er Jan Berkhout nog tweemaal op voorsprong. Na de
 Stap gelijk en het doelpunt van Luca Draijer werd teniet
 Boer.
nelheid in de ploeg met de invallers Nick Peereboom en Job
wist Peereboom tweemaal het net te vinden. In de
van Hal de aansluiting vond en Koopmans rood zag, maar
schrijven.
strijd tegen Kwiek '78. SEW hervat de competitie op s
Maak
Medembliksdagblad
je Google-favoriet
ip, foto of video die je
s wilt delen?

...

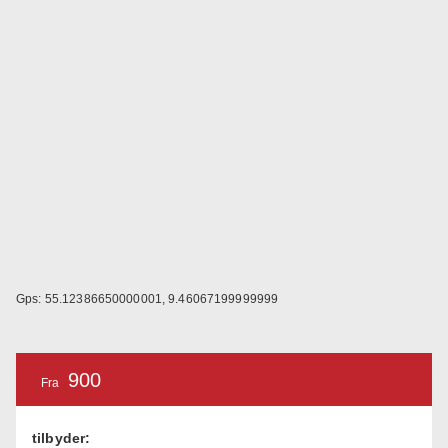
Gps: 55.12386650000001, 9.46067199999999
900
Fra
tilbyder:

Work order
The required output is the stretch of entries above from the line containing "er Jan Berkhout" through the line containing "s wilt delen?", reproduced exactly.

Written solution
er Jan Berkhout nog tweemaal op voorsprong. Na de
 Stap gelijk en het doelpunt van Luca Draijer werd teniet
 Boer.
nelheid in de ploeg met de invallers Nick Peereboom en Job
wist Peereboom tweemaal het net te vinden. In de
van Hal de aansluiting vond en Koopmans rood zag, maar
schrijven.
strijd tegen Kwiek '78. SEW hervat de competitie op s
Maak
Medembliksdagblad
je Google-favoriet
ip, foto of video die je
s wilt delen?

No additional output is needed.